• _Exercise prompt_: Going down the data below, set down exactly the line with "Alcorn State" and each line after it through the line with "Shell’s professional career expands over"; no other lines.

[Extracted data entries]
>>
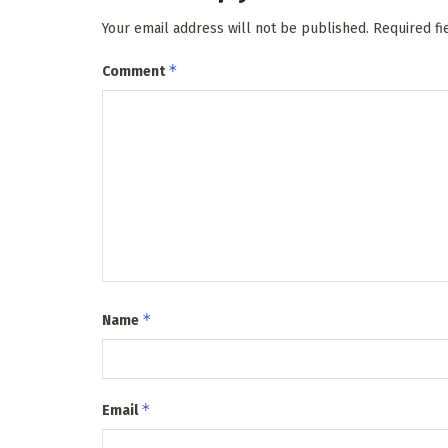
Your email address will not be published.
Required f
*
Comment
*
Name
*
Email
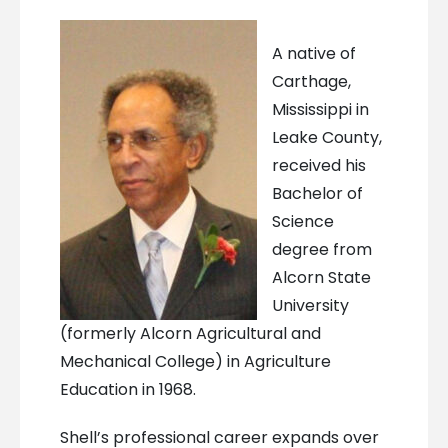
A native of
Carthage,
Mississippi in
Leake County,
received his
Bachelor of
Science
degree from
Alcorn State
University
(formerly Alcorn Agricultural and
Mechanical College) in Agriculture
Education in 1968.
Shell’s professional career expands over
<<
>>
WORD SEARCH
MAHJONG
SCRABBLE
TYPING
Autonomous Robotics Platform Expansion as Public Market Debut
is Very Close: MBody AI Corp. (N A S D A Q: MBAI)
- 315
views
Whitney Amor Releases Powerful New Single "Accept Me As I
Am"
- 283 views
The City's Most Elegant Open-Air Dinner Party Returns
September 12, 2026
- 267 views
<<
>>
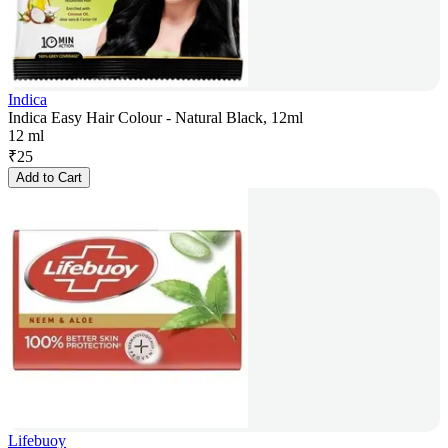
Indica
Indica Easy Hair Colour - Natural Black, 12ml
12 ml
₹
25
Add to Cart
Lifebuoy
<<
• _Task response_:
Alcorn State
University
(formerly Alcorn Agricultural and
Mechanical College) in Agriculture
Education in 1968.
Shell’s professional career expands over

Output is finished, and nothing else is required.